┌────────

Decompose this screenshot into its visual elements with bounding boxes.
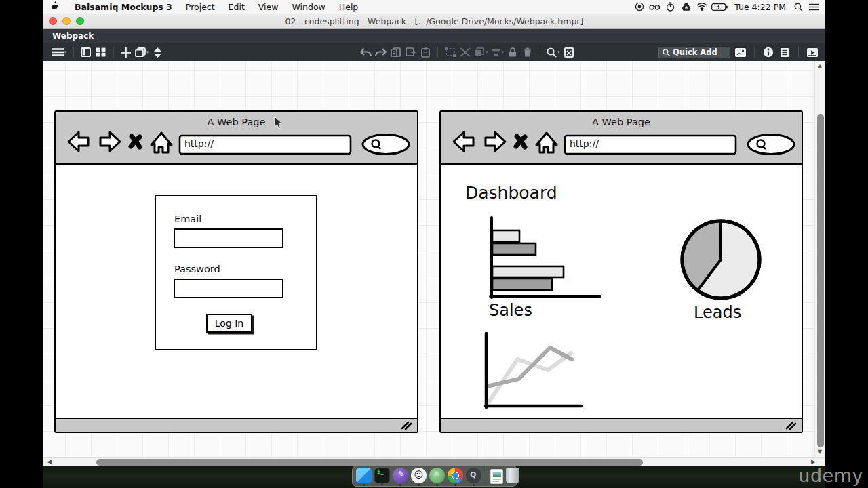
info-icon[interactable] bbox=[762, 45, 774, 59]
login-form-panel[interactable]: Email Password Log In bbox=[155, 195, 317, 350]
scroll-left-arrow[interactable]: ◀ bbox=[47, 458, 52, 465]
new-mockup-icon[interactable] bbox=[120, 45, 132, 59]
inspector-panel-icon[interactable] bbox=[80, 45, 92, 59]
apple-menu-icon[interactable] bbox=[43, 1, 68, 13]
menu-window[interactable]: Window bbox=[285, 2, 332, 12]
window-title: 02 - codesplitting - Webpack - [.../Goog… bbox=[43, 16, 825, 26]
copy-icon[interactable] bbox=[389, 45, 401, 59]
wifi-icon[interactable] bbox=[696, 2, 707, 12]
horizontal-scrollbar[interactable]: ◀ ▶ bbox=[43, 457, 825, 466]
hamburger-menu-icon[interactable]: ▾ bbox=[52, 45, 67, 59]
google-drive-icon[interactable] bbox=[680, 2, 692, 12]
menu-edit[interactable]: Edit bbox=[222, 2, 252, 12]
resize-handle-icon[interactable] bbox=[781, 420, 797, 430]
search-box[interactable] bbox=[748, 135, 794, 155]
duplicate-mockup-icon[interactable]: ▾ bbox=[135, 45, 149, 59]
forward-arrow-icon[interactable] bbox=[486, 132, 505, 151]
grid-view-icon[interactable] bbox=[95, 45, 107, 59]
main-url-text: http:// bbox=[570, 138, 599, 149]
sales-bar-chart[interactable] bbox=[490, 218, 600, 298]
vertical-scroll-thumb[interactable] bbox=[817, 114, 824, 447]
close-mockup-icon[interactable] bbox=[563, 45, 575, 59]
mockup-canvas[interactable]: Login Screen Main Page A Web Page bbox=[43, 61, 825, 457]
spotlight-search-icon[interactable] bbox=[793, 2, 804, 12]
scroll-up-arrow[interactable]: ▲ bbox=[818, 63, 822, 69]
paste-special-icon[interactable] bbox=[404, 45, 416, 59]
mouse-cursor bbox=[274, 117, 283, 129]
app-toolbar: ▾ ▾ bbox=[43, 43, 825, 61]
forward-arrow-icon[interactable] bbox=[100, 132, 120, 151]
menu-project[interactable]: Project bbox=[179, 2, 222, 12]
home-icon[interactable] bbox=[536, 133, 557, 152]
login-browser-footer bbox=[56, 418, 417, 432]
dock-chrome-icon[interactable] bbox=[448, 468, 463, 483]
tab-webpack[interactable]: Webpack bbox=[43, 31, 94, 41]
dock-quicktime-icon[interactable]: Q bbox=[466, 468, 481, 483]
main-browser-chrome: A Web Page bbox=[441, 112, 802, 165]
window-title-bar: 02 - codesplitting - Webpack - [.../Goog… bbox=[43, 14, 825, 29]
notes-icon[interactable] bbox=[778, 45, 791, 59]
screen-record-icon[interactable] bbox=[633, 2, 645, 12]
dock: $_ ✎ ☺ ⚛ Q bbox=[352, 466, 517, 487]
trend-line-chart[interactable] bbox=[485, 333, 581, 407]
leads-label: Leads bbox=[694, 303, 741, 322]
login-url-text: http:// bbox=[184, 138, 214, 149]
home-icon[interactable] bbox=[151, 133, 172, 152]
group-icon[interactable] bbox=[444, 45, 456, 59]
dock-terminal-icon[interactable]: $_ bbox=[374, 468, 390, 483]
ungroup-icon[interactable] bbox=[459, 45, 471, 59]
horizontal-scroll-thumb[interactable] bbox=[96, 459, 643, 466]
back-arrow-icon[interactable] bbox=[454, 132, 473, 151]
password-input[interactable] bbox=[174, 279, 283, 298]
resize-handle-icon[interactable] bbox=[397, 420, 413, 430]
xscope-glasses-icon[interactable] bbox=[649, 2, 660, 12]
menubar-clock[interactable]: Tue 4:22 PM bbox=[732, 2, 789, 12]
timer-icon[interactable] bbox=[665, 2, 676, 12]
ui-library-icon[interactable] bbox=[734, 45, 747, 59]
trash-icon[interactable] bbox=[521, 45, 534, 59]
stop-x-icon[interactable] bbox=[131, 136, 140, 147]
dashboard-body: Dashboard bbox=[441, 166, 802, 418]
mockup-tab-bar: Webpack bbox=[43, 29, 825, 43]
battery-icon[interactable] bbox=[711, 2, 728, 12]
screen-capture-area: Balsamiq Mockups 3 Project Edit View Win… bbox=[43, 0, 825, 488]
password-label: Password bbox=[174, 264, 220, 274]
fullscreen-presentation-icon[interactable] bbox=[806, 45, 818, 59]
undo-icon[interactable] bbox=[359, 45, 372, 59]
login-browser-window[interactable]: A Web Page bbox=[54, 110, 418, 433]
quick-add-placeholder: Quick Add bbox=[673, 47, 717, 57]
menu-view[interactable]: View bbox=[252, 2, 285, 12]
dock-editor-icon[interactable]: ✎ bbox=[393, 468, 408, 483]
back-arrow-icon[interactable] bbox=[68, 132, 88, 151]
vertical-scrollbar[interactable]: ▲ ▼ bbox=[814, 61, 825, 457]
email-input[interactable] bbox=[174, 228, 283, 248]
menu-help[interactable]: Help bbox=[332, 2, 366, 12]
email-label: Email bbox=[174, 214, 201, 224]
stop-x-icon[interactable] bbox=[516, 136, 525, 147]
main-browser-window[interactable]: A Web Page bbox=[439, 110, 803, 433]
udemy-watermark: udemy bbox=[798, 465, 863, 486]
dock-chat-icon[interactable]: ☺ bbox=[411, 468, 427, 483]
menubar-app-name[interactable]: Balsamiq Mockups 3 bbox=[68, 2, 179, 12]
log-in-button[interactable]: Log In bbox=[206, 314, 252, 333]
zoom-tool-icon[interactable]: ▾ bbox=[547, 45, 560, 59]
quick-add-search-icon bbox=[663, 49, 670, 56]
dock-trash-icon[interactable] bbox=[506, 468, 519, 483]
dock-documents-icon[interactable] bbox=[490, 469, 503, 484]
sales-label: Sales bbox=[489, 301, 532, 320]
dock-finder-icon[interactable] bbox=[356, 468, 372, 483]
leads-pie-chart[interactable] bbox=[682, 221, 760, 298]
dock-science-icon[interactable]: ⚛ bbox=[429, 468, 445, 483]
notification-center-icon[interactable] bbox=[808, 2, 820, 12]
lock-icon[interactable] bbox=[507, 45, 519, 59]
align-icon[interactable]: ▾ bbox=[491, 45, 505, 59]
dock-separator bbox=[486, 468, 486, 485]
quick-add-field[interactable]: Quick Add bbox=[658, 47, 730, 58]
scroll-right-arrow[interactable]: ▶ bbox=[811, 458, 816, 465]
clipboard-icon[interactable] bbox=[419, 45, 431, 59]
scroll-down-arrow[interactable]: ▼ bbox=[818, 449, 822, 455]
layer-order-icon[interactable]: ▾ bbox=[474, 45, 488, 59]
reorder-mockups-icon[interactable] bbox=[151, 45, 163, 59]
redo-icon[interactable] bbox=[374, 45, 387, 59]
search-box[interactable] bbox=[363, 135, 409, 155]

└────────

## Your goal
For the word "codesplitting", work out how many lines of the entries contain it, and state the number alone.

## Solution for this problem
2